Despite Gulfstream’s prior work with mitigating supersonic shock waves, it is unlikely that the G700 will be capable of flying at supersonic speeds. But there can be no doubt that the firm is quietly working in the background to produce such an aircraft.
CJI expects Gulfstream to announce the new aircraft before the National Business Aviation Administration (NBAA), as it did in 2014 with the G500 and G600. We believe that it will be called the G700, will have four living zones, a max range of somewhere around 8,000nm and to be a touch faster than Mach 0.935.
Foley also touched upon Dassault in his article as a possibility for a new-aircraft launch. We believe this is also a good candidate for a pre-NBAA launch.
Dassault will be looking to reverse its fortunes following the cancellation of its Falcon 5X programme thanks to the Silvercrest engines that were due to power it failing to deliver. With one aircraft having already flown, with preliminary versions of the Silvercrest engines installed, Dassault was able to salvage the work that it had done on the 5X cross-section, and launch a slightly larger Falcon 6X, with PW engines.
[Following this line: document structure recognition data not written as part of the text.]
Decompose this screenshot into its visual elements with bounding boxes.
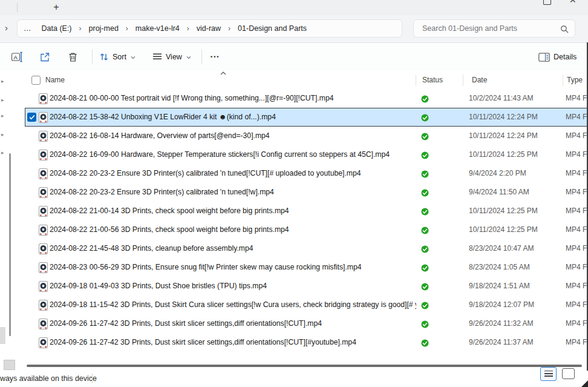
breadcrumb-item-drive[interactable]: Data (E:) xyxy=(42,24,72,33)
mp4-file-icon xyxy=(39,187,48,200)
nav-forward-chevron-icon[interactable]: › xyxy=(5,22,8,33)
breadcrumb-overflow-button[interactable]: … xyxy=(24,24,32,33)
sort-button[interactable]: Sort xyxy=(99,43,136,71)
share-button[interactable] xyxy=(39,43,51,71)
file-row[interactable]: 2024-08-23 00-56-29 3D Prints, Ensure sn… xyxy=(25,258,588,277)
new-tab-button[interactable]: + xyxy=(51,1,62,14)
tree-expand-icon[interactable]: ▸ xyxy=(1,113,4,119)
column-header-status[interactable]: Status xyxy=(422,76,443,84)
search-input[interactable] xyxy=(414,20,575,37)
column-separator[interactable] xyxy=(463,74,463,86)
more-options-button[interactable]: ••• xyxy=(211,43,220,71)
breadcrumb-item-make-v1e-lr4[interactable]: make-v1e-lr4 xyxy=(136,24,180,33)
breadcrumb-item-current-folder[interactable]: 01-Design and Parts xyxy=(238,24,307,33)
file-name: 2024-08-21 00-00-00 Test portrait vid [!… xyxy=(50,89,334,108)
file-type: MP4 File xyxy=(566,296,588,314)
file-date: 9/18/2024 1:51 AM xyxy=(469,277,530,296)
tree-expand-icon[interactable]: ▸ xyxy=(1,78,4,84)
file-name: 2024-08-22 15-38-42 Unboxing V1E LowRide… xyxy=(50,108,276,127)
file-type: MP4 File xyxy=(566,314,588,333)
sort-ascending-icon xyxy=(220,71,226,75)
horizontal-scrollbar[interactable] xyxy=(27,365,582,367)
chevron-down-icon xyxy=(131,56,136,59)
window-resize-corner[interactable] xyxy=(581,380,588,387)
file-row[interactable]: 2024-08-21 00-00-00 Test portrait vid [!… xyxy=(25,89,588,108)
row-checkbox[interactable] xyxy=(27,113,36,122)
file-row[interactable]: 2024-08-22 20-23-2 Ensure 3D Printer(s) … xyxy=(25,164,588,183)
delete-button[interactable] xyxy=(68,43,78,71)
maximize-button[interactable] xyxy=(543,0,551,5)
rename-icon: A xyxy=(11,51,24,63)
file-row[interactable]: 2024-09-18 01-49-03 3D Prints, Dust Shoe… xyxy=(25,277,588,296)
status-synced-icon xyxy=(421,207,429,218)
toolbar-separator xyxy=(92,50,93,64)
trash-icon xyxy=(68,51,78,62)
file-name: 2024-09-18 01-49-03 3D Prints, Dust Shoe… xyxy=(50,277,267,296)
file-type: MP4 File xyxy=(566,127,588,145)
status-synced-icon xyxy=(421,188,429,199)
file-date: 8/23/2024 1:05 AM xyxy=(469,258,530,277)
column-header-type[interactable]: Type xyxy=(567,76,583,84)
file-date: 10/11/2024 12:25 PM xyxy=(469,145,538,164)
file-row[interactable]: 2024-08-22 21-45-48 3D Prints, cleanup b… xyxy=(25,239,588,258)
status-synced-icon xyxy=(421,263,429,274)
status-synced-icon xyxy=(421,339,429,349)
column-header-name[interactable]: Name xyxy=(45,76,65,84)
tree-expand-icon[interactable]: ▸ xyxy=(1,150,4,156)
file-type: MP4 File xyxy=(566,202,588,220)
tree-expand-icon[interactable]: ▸ xyxy=(1,97,4,103)
breadcrumb-item-vid-raw[interactable]: vid-raw xyxy=(197,24,221,33)
file-date: 9/26/2024 11:32 AM xyxy=(469,314,534,333)
file-row[interactable]: 2024-08-22 20-23-2 Ensure 3D Printer(s) … xyxy=(25,183,588,202)
file-type: MP4 File xyxy=(566,239,588,258)
mp4-file-icon xyxy=(39,262,48,276)
file-date: 9/18/2024 12:07 PM xyxy=(469,296,534,314)
sort-arrows-icon xyxy=(99,52,109,62)
file-list: 2024-08-21 00-00-00 Test portrait vid [!… xyxy=(0,89,588,352)
file-date: 9/4/2024 2:20 PM xyxy=(469,164,526,183)
file-type: MP4 File xyxy=(566,258,588,277)
details-view-toggle[interactable] xyxy=(540,367,557,381)
file-row[interactable]: 2024-09-18 11-15-42 3D Prints, Dust Skir… xyxy=(25,296,588,314)
column-separator[interactable] xyxy=(563,74,563,86)
file-type: MP4 File xyxy=(566,164,588,183)
status-synced-icon xyxy=(421,301,429,312)
file-name: 2024-08-22 16-09-00 Hardware, Stepper Te… xyxy=(50,145,390,164)
search-icon[interactable] xyxy=(560,25,569,36)
file-row[interactable]: 2024-09-26 11-27-42 3D Prints, Dust skir… xyxy=(25,314,588,333)
file-date: 10/2/2024 11:43 AM xyxy=(469,89,534,108)
file-row[interactable]: 2024-08-22 16-09-00 Hardware, Stepper Te… xyxy=(25,145,588,164)
status-synced-icon xyxy=(421,226,429,237)
details-pane-button[interactable]: Details xyxy=(538,43,577,71)
file-row[interactable]: 2024-08-22 16-08-14 Hardware, Overview o… xyxy=(25,127,588,145)
file-row[interactable]: 2024-08-22 21-00-56 3D Prints, check spo… xyxy=(25,220,588,239)
view-label: View xyxy=(166,53,182,61)
tree-expand-icon[interactable]: ▸ xyxy=(1,131,4,137)
mp4-file-icon xyxy=(39,243,48,257)
nav-scrollbar[interactable] xyxy=(9,153,11,336)
nav-scrollbar-thumb[interactable] xyxy=(0,327,5,344)
status-synced-icon xyxy=(421,245,429,256)
file-row[interactable]: 2024-09-26 11-27-42 3D Prints, Dust skir… xyxy=(25,333,588,352)
file-row[interactable]: 2024-08-22 21-00-14 3D Prints, check spo… xyxy=(25,202,588,220)
file-type: MP4 File xyxy=(566,108,588,127)
tab-bar: + ✕ xyxy=(0,0,588,15)
file-row[interactable]: 2024-08-22 15-38-42 Unboxing V1E LowRide… xyxy=(25,108,588,127)
thumbnail-view-toggle[interactable] xyxy=(562,368,575,379)
file-name: 2024-08-22 21-45-48 3D Prints, cleanup b… xyxy=(50,239,253,258)
details-view-icon xyxy=(544,371,553,378)
view-button[interactable]: View xyxy=(152,43,191,71)
column-header-date[interactable]: Date xyxy=(472,76,487,84)
mp4-file-icon xyxy=(39,300,48,313)
breadcrumb-item-proj-med[interactable]: proj-med xyxy=(89,24,119,33)
mp4-file-icon xyxy=(39,319,48,332)
select-all-checkbox[interactable] xyxy=(31,76,41,85)
file-type: MP4 File xyxy=(566,220,588,239)
file-name: 2024-08-22 21-00-14 3D Prints, check spo… xyxy=(50,202,289,220)
file-name: 2024-09-26 11-27-42 3D Prints, Dust skir… xyxy=(50,333,356,352)
close-button[interactable]: ✕ xyxy=(569,0,577,5)
column-header-row: Name Status Date Type xyxy=(0,71,588,89)
column-separator[interactable] xyxy=(416,74,416,86)
status-synced-icon xyxy=(421,94,429,105)
rename-button[interactable]: A xyxy=(11,43,24,71)
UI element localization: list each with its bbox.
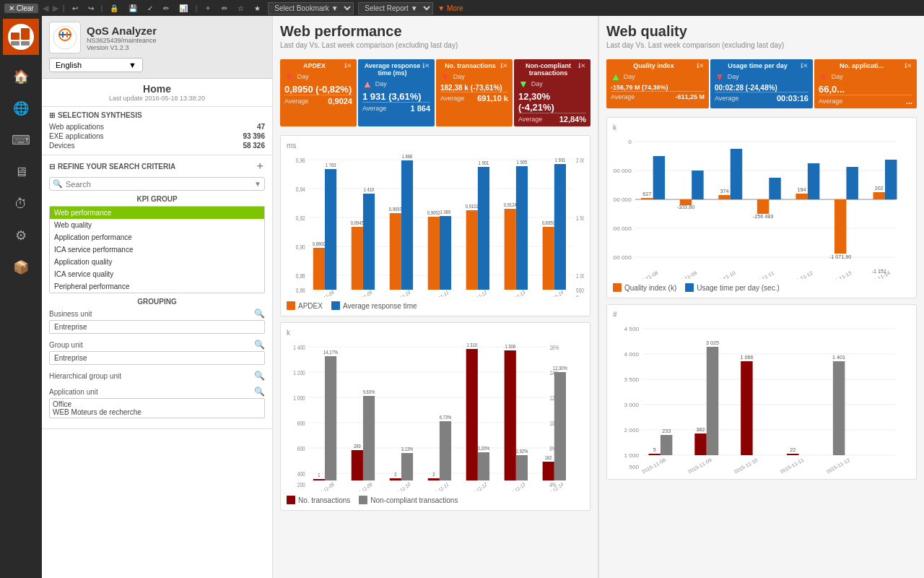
svg-text:2015-11-09: 2015-11-09 — [672, 270, 698, 279]
kpi-item-web-quality[interactable]: Web quality — [50, 219, 264, 231]
check-button[interactable]: ✓ — [144, 4, 156, 13]
kpi-item-peripheral-performance[interactable]: Peripheral performance — [50, 280, 264, 293]
kpi-item-web-performance[interactable]: Web performance — [50, 207, 264, 219]
svg-rect-29 — [390, 213, 401, 290]
bookmark-outline-button[interactable]: ☆ — [235, 4, 247, 13]
no-transactions-trend-icon: ▼ — [440, 71, 450, 82]
svg-text:-600 000: -600 000 — [613, 225, 632, 232]
apdex-close-icon[interactable]: ✕ — [346, 62, 352, 69]
svg-rect-143 — [769, 178, 780, 199]
select-report-dropdown[interactable]: Select Report ▼ — [358, 2, 433, 14]
web-quality-subtitle: Last day Vs. Last week comparison (exclu… — [606, 41, 917, 49]
kpi-item-ica-service-performance[interactable]: ICA service performance — [50, 243, 264, 256]
svg-text:233: 233 — [662, 428, 671, 434]
svg-rect-104 — [516, 455, 528, 480]
svg-text:2,92%: 2,92% — [516, 448, 528, 454]
business-unit-input[interactable] — [49, 320, 265, 334]
svg-rect-84 — [390, 478, 401, 480]
business-unit-search-icon[interactable]: 🔍 — [254, 309, 265, 319]
edit-button[interactable]: ✏ — [160, 4, 172, 13]
svg-text:1 901: 1 901 — [479, 160, 489, 165]
language-selector[interactable]: English ▼ — [49, 58, 143, 72]
bookmark-filled-button[interactable]: ★ — [251, 4, 263, 13]
svg-rect-172 — [741, 361, 752, 455]
non-compliant-close-icon[interactable]: ✕ — [580, 62, 586, 69]
svg-text:-1 000 000: -1 000 000 — [613, 254, 632, 261]
search-input[interactable] — [66, 180, 254, 189]
svg-text:3 025: 3 025 — [706, 340, 719, 346]
clear-button[interactable]: ✕ Clear — [4, 4, 38, 13]
no-transactions-close-icon[interactable]: ✕ — [502, 62, 508, 69]
svg-rect-88 — [466, 349, 478, 480]
nav-home-icon[interactable]: 🏠 — [3, 61, 39, 92]
svg-text:374: 374 — [720, 189, 728, 194]
nav-package-icon[interactable]: 📦 — [3, 251, 39, 283]
svg-rect-102 — [478, 452, 489, 480]
svg-text:800: 800 — [297, 420, 306, 427]
chart-button[interactable]: 📊 — [176, 4, 191, 13]
kpi-item-app-performance[interactable]: Application performance — [50, 231, 264, 243]
svg-rect-6 — [59, 34, 71, 35]
kpi-item-ica-service-quality[interactable]: ICA service quality — [50, 268, 264, 280]
refine-header[interactable]: ⊟ REFINE YOUR SEARCH CRITERIA ＋ — [49, 160, 265, 173]
nav-terminal-icon[interactable]: ⌨ — [3, 124, 39, 156]
quality-legend-usage: Usage time per day (sec.) — [685, 283, 780, 292]
svg-rect-8 — [66, 32, 68, 38]
usage-time-close-icon[interactable]: ✕ — [803, 62, 808, 69]
nav-clock-icon[interactable]: ⏱ — [3, 188, 39, 220]
nav-monitor-icon[interactable]: 🖥 — [3, 156, 39, 188]
svg-rect-35 — [505, 209, 516, 290]
svg-text:2015-11-10: 2015-11-10 — [711, 270, 737, 279]
nav-settings-icon[interactable]: ⚙ — [3, 220, 39, 251]
undo-button[interactable]: ↩ — [69, 4, 81, 13]
svg-text:2015-11-10: 2015-11-10 — [390, 481, 411, 491]
application-unit-search-icon[interactable]: 🔍 — [254, 387, 265, 397]
svg-rect-45 — [440, 216, 451, 290]
redo-button[interactable]: ↪ — [85, 4, 97, 13]
svg-text:1 200: 1 200 — [293, 369, 305, 376]
add-button[interactable]: ＋ — [201, 2, 214, 14]
web-performance-col: Web performance Last day Vs. Last week c… — [273, 16, 598, 578]
more-button[interactable]: ▼ More — [437, 4, 463, 12]
pencil-button[interactable]: ✏ — [219, 4, 230, 13]
group-unit-search-icon[interactable]: 🔍 — [254, 340, 265, 350]
hierarchical-group-search-icon[interactable]: 🔍 — [254, 371, 265, 381]
svg-text:6,73%: 6,73% — [440, 414, 452, 420]
svg-text:2015-11-14: 2015-11-14 — [543, 289, 564, 297]
svg-text:2: 2 — [432, 471, 435, 477]
svg-text:2015-11-09: 2015-11-09 — [687, 457, 713, 473]
quality-index-close-icon[interactable]: ✕ — [699, 62, 705, 69]
select-bookmark-dropdown[interactable]: Select Bookmark ▼ — [268, 2, 354, 14]
usage-time-trend-icon: ▼ — [715, 71, 725, 82]
svg-rect-86 — [428, 478, 440, 480]
svg-text:1 410: 1 410 — [364, 186, 375, 192]
svg-text:1 308: 1 308 — [505, 343, 515, 349]
svg-text:0,9097: 0,9097 — [389, 206, 402, 212]
svg-rect-47 — [478, 167, 489, 290]
refine-section: ⊟ REFINE YOUR SEARCH CRITERIA ＋ 🔍 ▼ KPI … — [42, 155, 272, 429]
group-unit-input[interactable] — [49, 351, 265, 365]
svg-text:1 000: 1 000 — [624, 452, 639, 459]
svg-rect-145 — [846, 167, 858, 199]
svg-text:2015-11-10: 2015-11-10 — [733, 457, 759, 473]
avg-response-close-icon[interactable]: ✕ — [424, 62, 430, 69]
svg-text:2015-11-13: 2015-11-13 — [827, 270, 853, 279]
add-criteria-button[interactable]: ＋ — [255, 160, 265, 173]
svg-text:-200 000: -200 000 — [613, 168, 632, 174]
svg-rect-100 — [440, 421, 451, 480]
lock-button[interactable]: 🔒 — [107, 4, 121, 13]
app-errors-close-icon[interactable]: ✕ — [907, 62, 912, 69]
kpi-item-app-quality[interactable]: Application quality — [50, 256, 264, 268]
save-button[interactable]: 💾 — [126, 4, 140, 13]
svg-text:1 310: 1 310 — [466, 342, 477, 348]
chart1-legend-apdex: APDEX — [287, 301, 323, 310]
home-title: Home — [49, 83, 265, 95]
svg-text:0: 0 — [576, 294, 579, 297]
search-dropdown-arrow[interactable]: ▼ — [254, 180, 261, 188]
search-box[interactable]: 🔍 ▼ — [49, 177, 265, 191]
svg-rect-1 — [21, 28, 30, 40]
web-performance-kpi-cards: APDEX ℹ ✕ ▼ Day 0,8950 (-0,82%) Average … — [280, 59, 590, 126]
svg-rect-41 — [363, 194, 375, 290]
svg-text:16%: 16% — [549, 344, 559, 351]
nav-globe-icon[interactable]: 🌐 — [3, 92, 39, 124]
Much like predicting Gulfstream’s plans with the P42 project, it would not be such a jump to presume that Dassault had also designed a new cross-section that could be extended into newer aircraft types as the market demands.
Dassault proved it could do this by using the 5X cross-section as the basis for the 6X. Dassault boss Eric Trappier has gone on record as saying that the company will not wait for the market to launch a new aircraft, the only question is how big the aircraft will be.
Although Foley quite rightly suggests that the Falcon 900 and Falcon 2000 family aircraft are ripe for replacement, it is in our view likely that Dassault will focus on a larger aircraft.
However, it will need to be cautious not to cannibalise sales of its Falcon 6X and Falcon 8X. Therefore, it is likely that we will see an aircraft that will not only move up the line in nomenclature but also beat out the specs of its other aircraft.
We have already seen the Dassault give the Falcon 6X its name based upon where it fits in the Falcon family based on its range. Its 5,500nm range is below the 5,950nm of the Falcon 7X and the 6,450nm of the Falcon 8X.
We, therefore, believe that the Falcon 9X, as it is likely to be called, will have a max range of 7,000nm or above, likely around 7,500nm, in order to compete with other long-range aircraft.
We also expect the Falcon 9X to use the cross-section of the Falcon 6X, and for Dassault to stick to a twin-engine design.
Another manufacturer that Foley believes could have something in the works is Honda. Although the HondaJet is not so long in the tooth, company boss Michimasa Fujino has told CJI [is this our style] before that customers have often asked for a larger aircraft.
Foley notes that with the company recently announcing that it will be expanding its Greensboro manufacturing facility, as well as a recruitment drive for additional engineers with experience in wing, fuselage and systems design.
Foley wraps up his article by suggesting that we could see one or more of these new aircraft launched at next month’s NBAA, however, we believe that we are likely to see announcements before that.